In 2019, the first bell rang for 53 Greek students of all levels in the three Greek schools now operating on the island. Today in Imvros, there are over 500 Greeks.

The arrival of families who decided to leave Greece and build a new life in the place of their ancestors continues, while the first children born there begin to go to school.

The remarkable recovery of the Greek community in Imvros is the result of many years of efforts by people who believed in utopia and put it into practice. Imvrian associations in Greece, prominent Imvrians of the diaspora and expatriate organisations in Istanbul, with the contribution of the Ecumenical Patriarch, sometimes in cooperation with the local authorities, achieved what seemed impossible a few years ago.

Ioakeim Kampouropoulos, now director of the High School in the village of Agridia on Imvros worked in Athens and in 2015 he was asked to take over the school.

Ioakeim Kampouropoulos

"I nodded my head and said I would help, even though deep down I didn't think it had much chance of succeeding," he told The Sunday Nation.

It is indicative that when the Primary School was opened, only one Greek teenager lived on the island. Today, 37 students attend it.

He remembers the rough and uphill road he had to take with his associates in the first steps, faced not so much with the practical problems, which are many, but mainly with the suspicion of both Turkish society and the Greek community.

"On the one hand, the Greeks were telling us, 'Why are you doing this?' We don't need schools, but nursing homes.' On the other hand, we had to build relationships of trust with the locals, proving that we are not anyone's long arm," he explains and adds that today trust has been restored.
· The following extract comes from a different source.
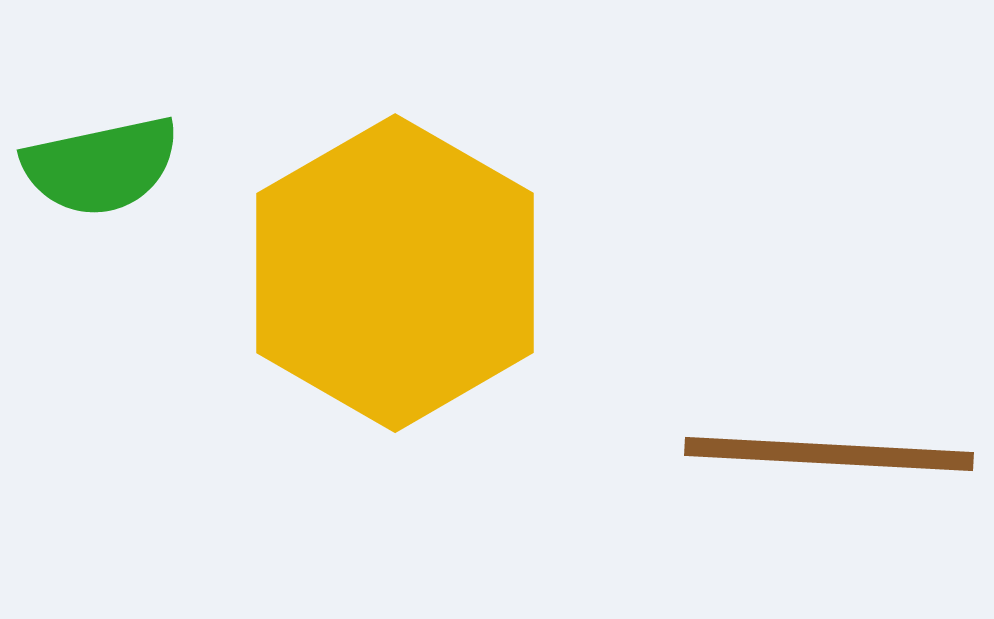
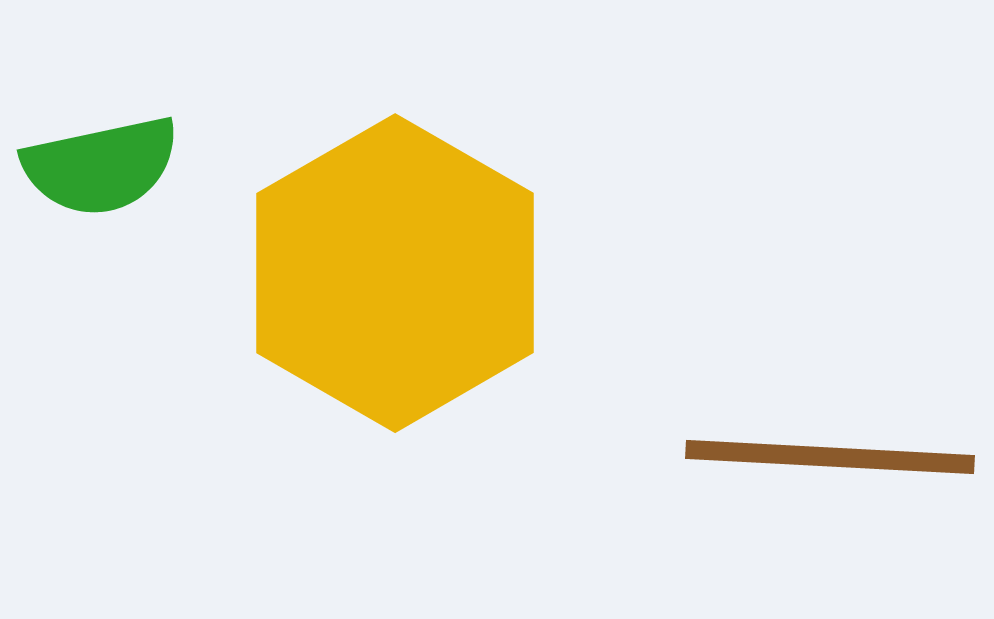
brown line: moved 1 px right, 3 px down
Most have realised that a tolerant multicultural society is to their advantage, they are looking forward to growth through tourism and attracting new wealth to the island.

Kambouropoulos had left Imvros in 1981, at a very difficult time in Greek-Turkish relations, at the age of just 8, and settled in Istanbul to go to school. Greek education on the island had been banned since 1964 and since then the 7 Greek schools of all levels  closed, with a total of 700 students in a then thriving community of almost 8,000 Greeks. Three decades of persecution followed, through a plan of Turkification, which was systematically implemented with a series of laws and decisions (forced expropriation of property, settlement, installation of an open prison, ban on Greek education, etc.), resulting in a dramatic decline in the Greek population, leaving the villages desolate.

After the year 2000, there were a number of positive developments, which gradually changed the climate and paved the way for the reversal of the course.

An important role was played by the report of the Swiss MP Andreas Gross, who recorded in detail the violations of the fundamental rights of the Greek community in Imvros and Tenedos. Its adoption by the Legal Committee of the Council of Europe in 2008, forced the Turkish leadership to enter into a dialogue with the representatives of the Greek Imvrians and grant them a series of freedoms. Greek education was allowed again in the following years.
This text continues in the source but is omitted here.